Company A receives interest income from funds placed on deposit with an Australian resident group company. This income is subject to Australian interest withholding tax at the rate of 10%.
Subsection 6-5(3) of the ITAA 1997 provides that the assessable income of a non-resident includes ordinary income derived directly or indirectly from all Australian sources during the income year.
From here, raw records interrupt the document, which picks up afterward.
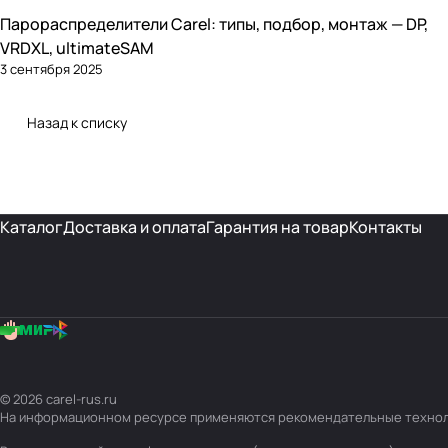
Парораспределители Carel: типы, подбор, монтаж — DP,
Увлажнение
VRDXL, ultimateSAM
3 сентября 2025
Назад к списку
Каталог
Доставка и оплата
Гарантия на товар
Контакты
© 2026 carel-rus.ru
На информационном ресурсе применяются
рекомендательные техно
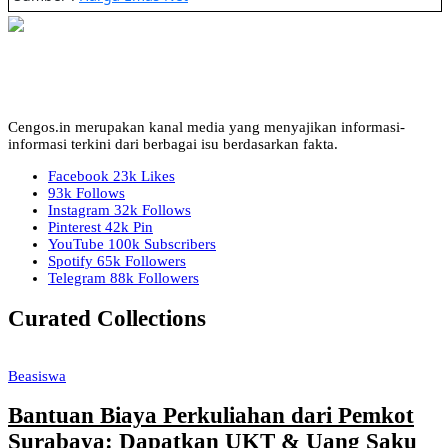
Cengos.in merupakan kanal media yang menyajikan informasi-
informasi terkini dari berbagai isu berdasarkan fakta.
Facebook
23k
Likes
93k
Follows
Instagram
32k
Follows
Pinterest
42k
Pin
YouTube
100k
Subscribers
Spotify
65k
Followers
Telegram
88k
Followers
Curated Collections
Beasiswa
Bantuan Biaya Perkuliahan dari Pemkot
Surabaya: Dapatkan UKT & Uang Saku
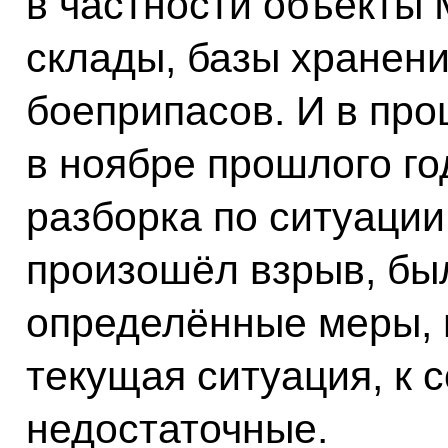
в частности объекты
склады, базы хранен
боеприпасов. И в про
в ноябре прошлого го
разборка по ситуации
произошёл взрыв, бы
определённые меры, н
текущая ситуация, к 
недостаточные.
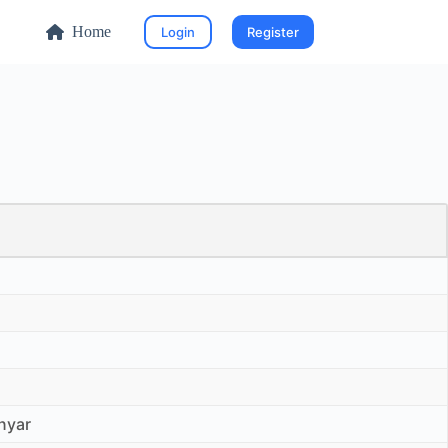
Home
Login
Register
nyar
Interest is ordinary income for the purposes of subsection 6-5(3) of the ITAA 1997.
Section 128D of the ITAA 1936 provides that interest upon which withholding tax is payable is not assessable income and is not exempt income.
A non-resident is liable for withholding tax on interest paid by an Australian resident pursuant to subparagraph 128B(2)(a)(i) and subsection 128B(5) of the ITAA 1936. This is provided the interest is not derived by the non-resident in carrying on a business in Australia through a permanent establishment.
Section 7 of the Income Tax (Dividends, Interest and Royalties Withholding Tax) Act 1974 provides that the rate of withholding tax on interest paid to non-residents is 10%.
In determining liability to tax on income derived by a non-resident, it is also necessary to consider any applicable tax treaty that Australia may have concluded with the country of residence of the non-resident.
Company A is a resident of Country X for income tax purposes, therefore Australia's right to tax Australian sourced interest derived by Company A during the period of the ruling is subject to the provisions of the applicable tax treaty between Australia and Country X ('the Country X treaty').
Accordingly, interest income of Company A that is paid by an Australian resident is subject to withholding tax at the rate of 10% pursuant to the Country X treaty.
Therefore, as the income is subject to withholding tax it is excluded from Company A's assessable income pursuant to section 128D of the ITAA 1936.